Exercise. Look below for the line that has "health as fever, sore". Set down the lines from there through the line that has "Drug interaction", exactly as written.

Information provided.
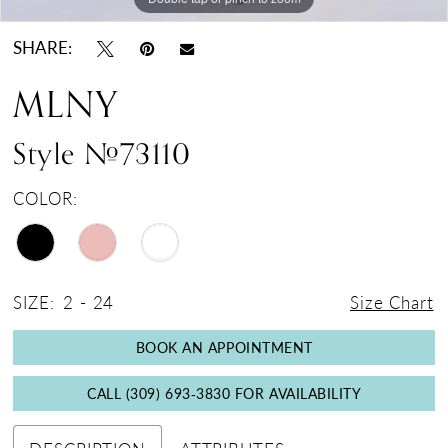
SHARE:
MLNY
Style #73110
COLOR:
SIZE:
2 - 24
Size Chart
BOOK AN APPOINTMENT
CALL (309) 693‑3830 FOR AVAILABILITY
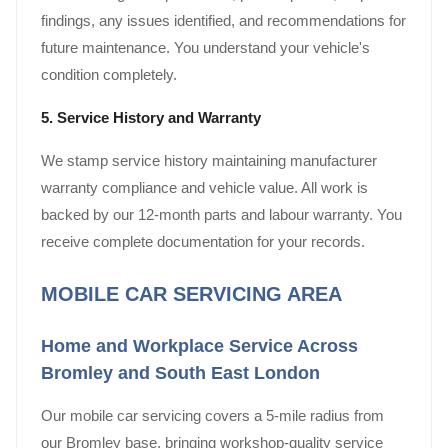
findings, any issues identified, and recommendations for
future maintenance. You understand your vehicle's
condition completely.
5. Service History and Warranty
We stamp service history maintaining manufacturer
warranty compliance and vehicle value. All work is
backed by our 12-month parts and labour warranty. You
receive complete documentation for your records.
MOBILE CAR SERVICING AREA
Home and Workplace Service Across
Bromley and South East London
Our mobile car servicing covers a 5-mile radius from
our Bromley base, bringing workshop-quality service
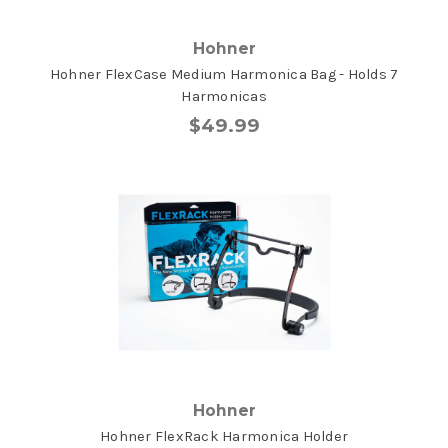
Hohner
Hohner FlexCase Medium Harmonica Bag - Holds 7
Harmonicas
$49.99
Hohner
Hohner FlexRack Harmonica Holder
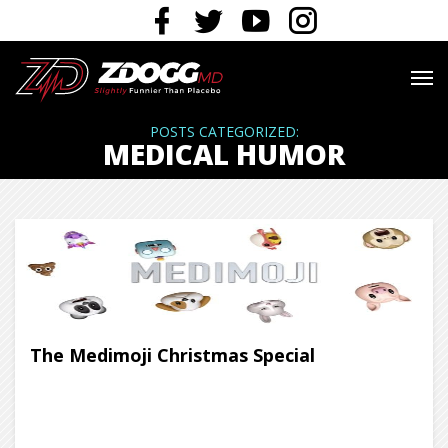
POSTS CATEGORIZED:
MEDICAL HUMOR
The Medimoji Christmas Special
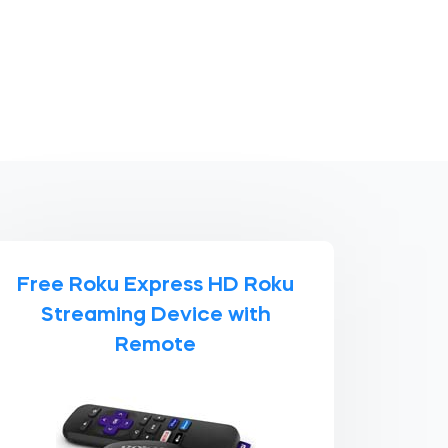
Free Roku Express HD Roku
Streaming Device with
Remote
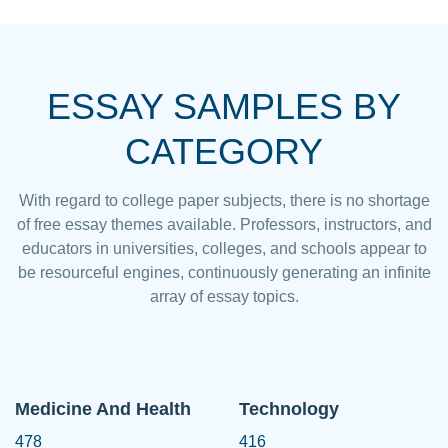
ESSAY SAMPLES BY
CATEGORY
With regard to college paper subjects, there is no shortage
of free essay themes available. Professors, instructors, and
educators in universities, colleges, and schools appear to
be resourceful engines, continuously generating an infinite
array of essay topics.
Medicine And Health
Technology
478
416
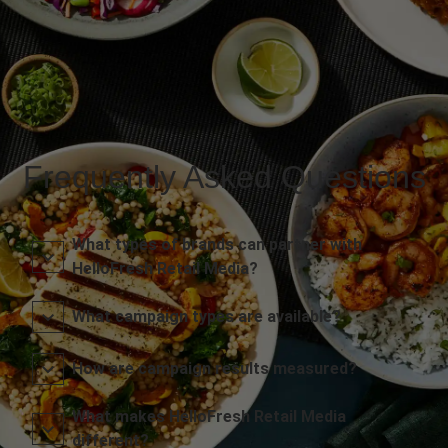
Frequently Asked Questions
What types of brands can partner with
HelloFresh Retail Media?
What campaign types are available?
How are campaign results measured?
What makes HelloFresh Retail Media
different?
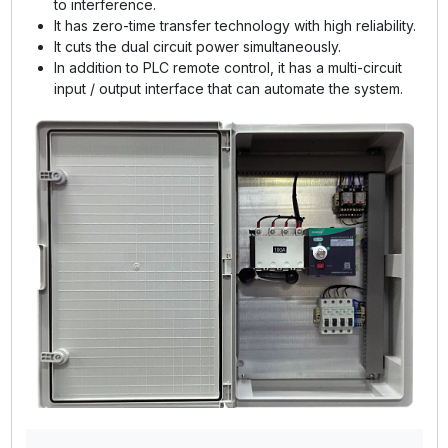
to interference.
It has zero-time transfer technology with high reliability.
It cuts the dual circuit power simultaneously.
In addition to PLC remote control, it has a multi-circuit
input / output interface that can automate the system.
GE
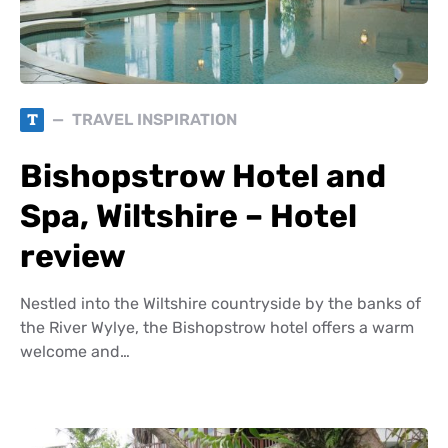
T
TRAVEL INSPIRATION
Bishopstrow Hotel and
Spa, Wiltshire – Hotel
review
Nestled into the Wiltshire countryside by the banks of
the River Wylye, the Bishopstrow hotel offers a warm
welcome and…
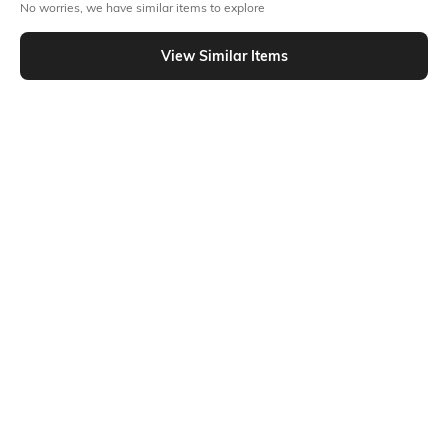
Out Of Stock
No worries, we have similar items to explore
View Similar Items
PRODUCT DETAILS
Additional Details
Additional Information 1
Bodycon fit
This bodysuit has a double-
layer construction for higher
coverage and a sleek
appearance, and it is made of
a silky, elastic material for
elegant look
Additional Information 2
Additional Information 3
Open back
Thong cut
Package Contains
Wash Care
Package contains: 1 top
Machine wash
Mood
Neckline
Classic
High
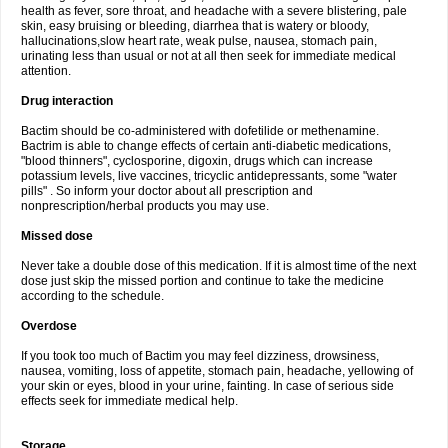
health as fever, sore throat, and headache with a severe blistering, pale
skin, easy bruising or bleeding, diarrhea that is watery or bloody,
hallucinations,slow heart rate, weak pulse, nausea, stomach pain,
urinating less than usual or not at all then seek for immediate medical
attention.
Drug interaction
Bactim should be co-administered with dofetilide or methenamine.
Bactrim is able to change effects of certain anti-diabetic medications,
"blood thinners", cyclosporine, digoxin, drugs which can increase
potassium levels, live vaccines, tricyclic antidepressants, some "water
pills" . So inform your doctor about all prescription and
nonprescription/herbal products you may use.
Missed dose
Never take a double dose of this medication. If it is almost time of the next
dose just skip the missed portion and continue to take the medicine
according to the schedule.
Overdose
If you took too much of Bactim you may feel dizziness, drowsiness,
nausea, vomiting, loss of appetite, stomach pain, headache, yellowing of
your skin or eyes, blood in your urine, fainting. In case of serious side
effects seek for immediate medical help.
Storage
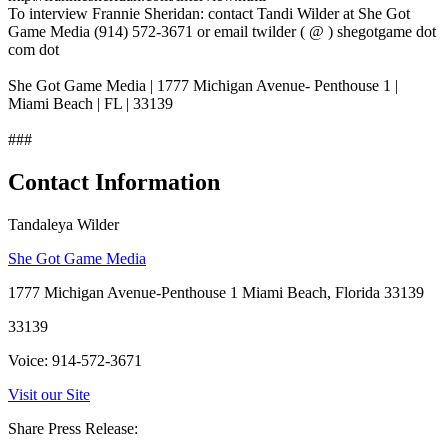
To interview Frannie Sheridan: contact Tandi Wilder at She Got
Game Media (914) 572-3671 or email twilder ( @ ) shegotgame dot
com dot
She Got Game Media | 1777 Michigan Avenue- Penthouse 1 |
Miami Beach | FL | 33139
###
Contact Information
Tandaleya Wilder
She Got Game Media
1777 Michigan Avenue-Penthouse 1 Miami Beach, Florida 33139
33139
Voice: 914-572-3671
Visit our Site
Share Press Release:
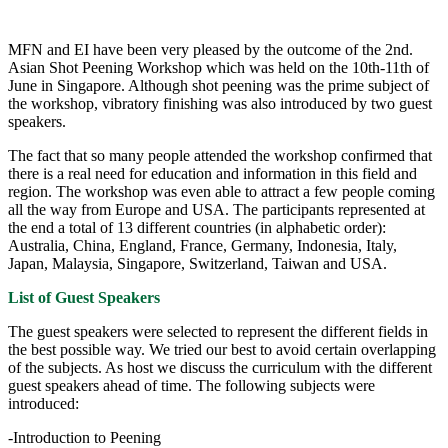
MFN and EI have been very pleased by the outcome of the 2nd.
Asian Shot Peening Workshop which was held on the 10th-11th of
June in Singapore. Although shot peening was the prime subject of
the workshop, vibratory finishing was also introduced by two guest
speakers.
The fact that so many people attended the workshop confirmed that
there is a real need for education and information in this field and
region. The workshop was even able to attract a few people coming
all the way from Europe and USA. The participants represented at
the end a total of 13 different countries (in alphabetic order):
Australia, China, England, France, Germany, Indonesia, Italy,
Japan, Malaysia, Singapore, Switzerland, Taiwan and USA.
List of Guest Speakers
The guest speakers were selected to represent the different fields in
the best possible way. We tried our best to avoid certain overlapping
of the subjects. As host we discuss the curriculum with the different
guest speakers ahead of time. The following subjects were
introduced:
-Introduction to Peening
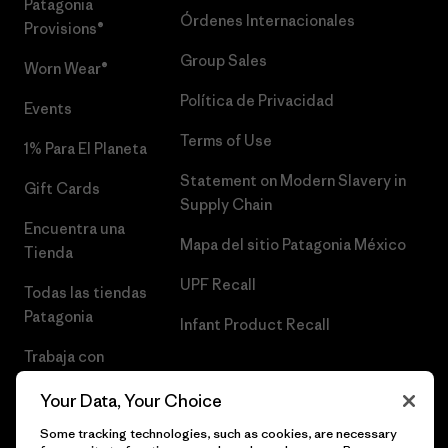
Patagonia
Órdenes Internacionales
Provisions®
Group Sales
Worn Wear®
Política de Privacidad
Events
Terms of Use
1% Para El Planeta
Statement on Modern Slavery in
Gift Cards
Supply Chain
Encuentra una
Mapa del sitio Patagonia México
Tienda
UPF Recall
Todas las tiendas
Patagonia
Infant Product Recall
Trabaja con
Nosotros
Your Data, Your Choice
Prensa
Some tracking technologies, such as cookies, are necessary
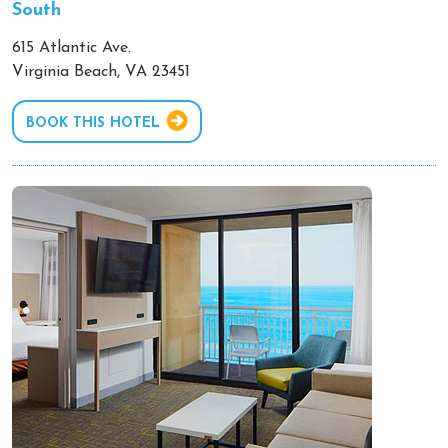
South
615 Atlantic Ave.
Virginia Beach, VA 23451
BOOK THIS HOTEL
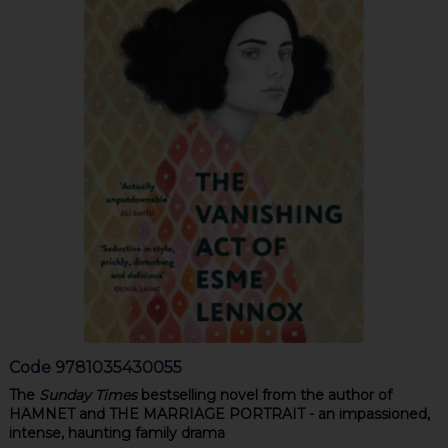
Code
9781035430055
The
Sunday Times
bestselling novel from the author of
HAMNET and THE MARRIAGE PORTRAIT - an impassioned,
intense, haunting family drama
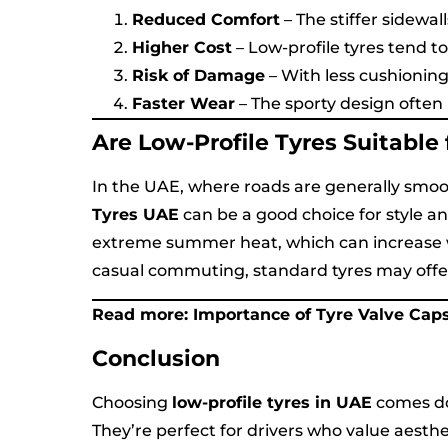
Reduced Comfort
– The stiffer sidewa
Higher Cost
– Low-profile tyres tend t
Risk of Damage
– With less cushioning
Faster Wear
– The sporty design often 
Are Low-Profile Tyres Suitable
In the UAE, where roads are generally smo
Tyres UAE
can be a good choice for style a
extreme summer heat, which can increase we
casual commuting, standard tyres may offer
Read more:
Importance of Tyre Valve Cap
Conclusion
Choosing
low-profile tyres in UAE
comes do
They’re perfect for drivers who value aest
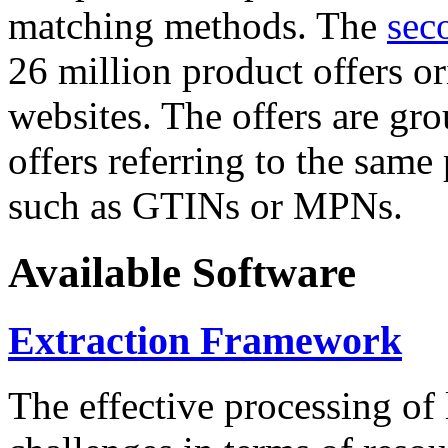
matching methods. The
sec
26 million product offers o
websites. The offers are gro
offers referring to the same
such as GTINs or MPNs.
Available Software
Extraction Framework
The effective processing of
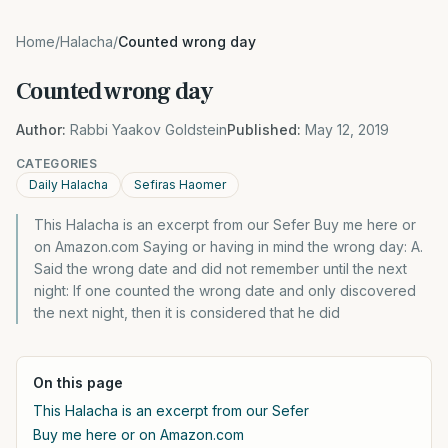
Home
/
Halacha
/
Counted wrong day
Counted wrong day
Author:
Rabbi Yaakov Goldstein
Published:
May 12, 2019
CATEGORIES
Daily Halacha
Sefiras Haomer
This Halacha is an excerpt from our Sefer Buy me here or
on Amazon.com Saying or having in mind the wrong day: A.
Said the wrong date and did not remember until the next
night: If one counted the wrong date and only discovered
the next night, then it is considered that he did
On this page
This Halacha is an excerpt from our Sefer
Buy me here or on Amazon.com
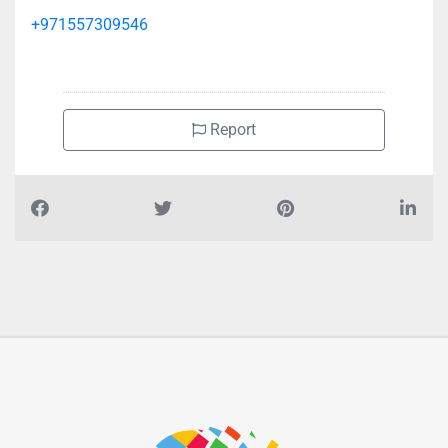
+971557309546
Report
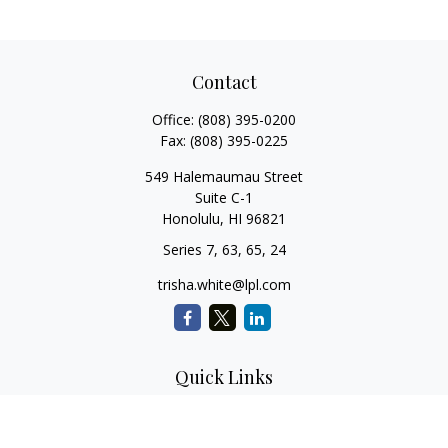
Contact
Office:
(808) 395-0200
Fax:
(808) 395-0225
549 Halemaumau Street
Suite C-1
Honolulu,
HI
96821
Series 7, 63, 65, 24
trisha.white@lpl.com
Quick Links
Retirement Planning
Investment Planning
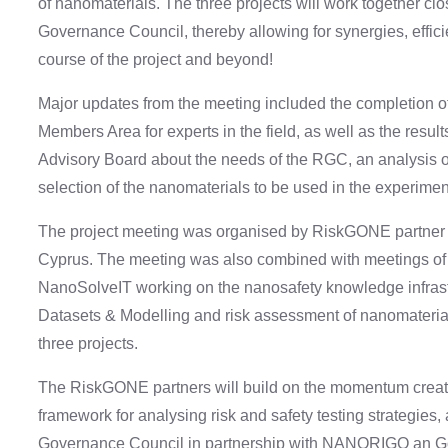
of nanomaterials. The three projects will work together cl
Governance Council, thereby allowing for synergies, effici
course of the project and beyond!
Major updates from the meeting included the completion o
Members Area for experts in the field, as well as the resul
Advisory Board about the needs of the RGC, an analysis of
selection of the nanomaterials to be used in the experiment
The project meeting was organised by RiskGONE partner N
Cyprus. The meeting was also combined with meetings 
NanoSolveIT working on the nanosafety knowledge infrastr
Datasets & Modelling and risk assessment of nanomaterial
three projects.
The RiskGONE partners will build on the momentum created 
framework for analysing risk and safety testing strategies,
Governance Council in partnership with NANORIGO an G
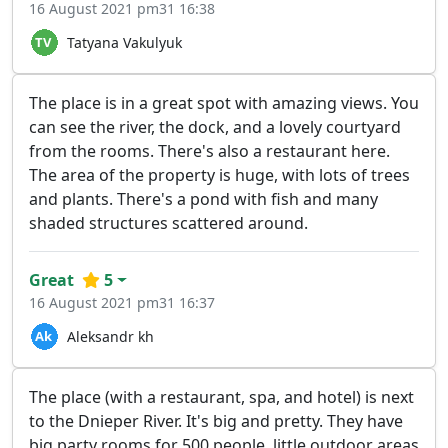
16 August 2021 pm31 16:38
Tatyana Vakulyuk
The place is in a great spot with amazing views. You
can see the river, the dock, and a lovely courtyard
from the rooms. There's also a restaurant here.
The area of the property is huge, with lots of trees
and plants. There's a pond with fish and many
shaded structures scattered around.
Great
5
16 August 2021 pm31 16:37
Aleksandr kh
The place (with a restaurant, spa, and hotel) is next
to the Dnieper River. It's big and pretty. They have
big party rooms for 500 people, little outdoor areas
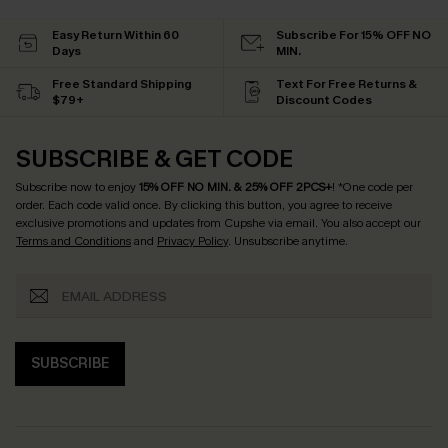
Easy Return Within 60
Subscribe For 15% OFF NO
Days
MIN.
Free Standard Shipping
Text For Free Returns &
$79+
Discount Codes
SUBSCRIBE & GET CODE
Subscribe now to enjoy
15% OFF NO MIN. & 25% OFF 2PCS+
! *One code per
order. Each code valid once.
By clicking this button, you agree to receive
exclusive promotions and updates from Cupshe via email. You also accept our
Terms and Conditions
and
Privacy Policy
. Unsubscribe anytime.
SUBSCRIBE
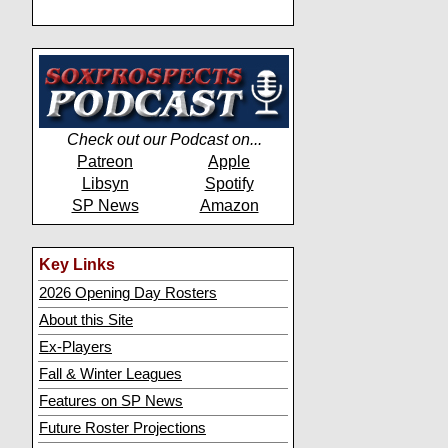
Check out our Podcast on...
Patreon
Apple
Libsyn
Spotify
SP News
Amazon
Key Links
2026 Opening Day Rosters
About this Site
Ex-Players
Fall & Winter Leagues
Features on SP News
Future Roster Projections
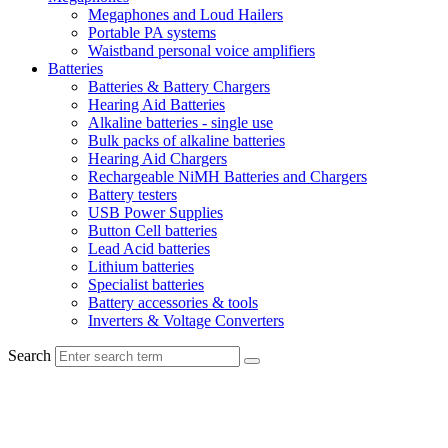
Megaphones and Loud Hailers
Portable PA systems
Waistband personal voice amplifiers
Batteries
Batteries & Battery Chargers
Hearing Aid Batteries
Alkaline batteries - single use
Bulk packs of alkaline batteries
Hearing Aid Chargers
Rechargeable NiMH Batteries and Chargers
Battery testers
USB Power Supplies
Button Cell batteries
Lead Acid batteries
Lithium batteries
Specialist batteries
Battery accessories & tools
Inverters & Voltage Converters
Search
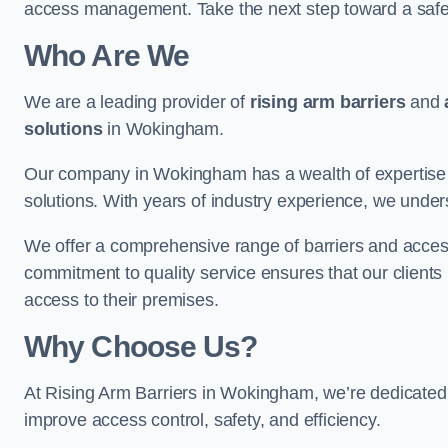
access management. Take the next step toward a saf
Who Are We
We are a leading provider of
rising arm barriers
and
solutions
in Wokingham.
Our company in Wokingham has a wealth of expertise in
solutions. With years of industry experience, we under
We offer a comprehensive range of barriers and access
commitment to quality service ensures that our clients r
access to their premises.
Why Choose Us?
At Rising Arm Barriers in Wokingham, we’re dedicated t
improve access control, safety, and efficiency.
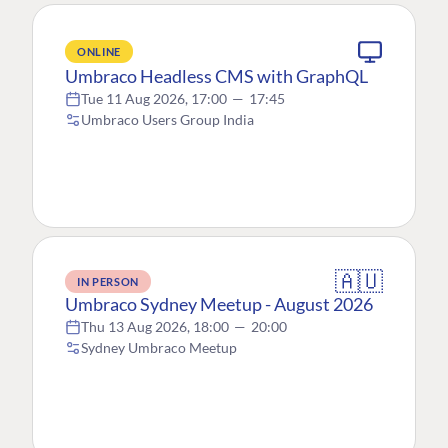
ONLINE
Umbraco Headless CMS with GraphQL
Tue 11 Aug 2026, 17:00
—
17:45
Umbraco Users Group India
🇦🇺
IN PERSON
Umbraco Sydney Meetup - August 2026
Thu 13 Aug 2026, 18:00
—
20:00
Sydney Umbraco Meetup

Answer to the problem.
health as fever, sore throat, and headache with a severe blistering, pale
skin, easy bruising or bleeding, diarrhea that is watery or bloody,
hallucinations,slow heart rate, weak pulse, nausea, stomach pain,
urinating less than usual or not at all then seek for immediate medical
attention.
Drug interaction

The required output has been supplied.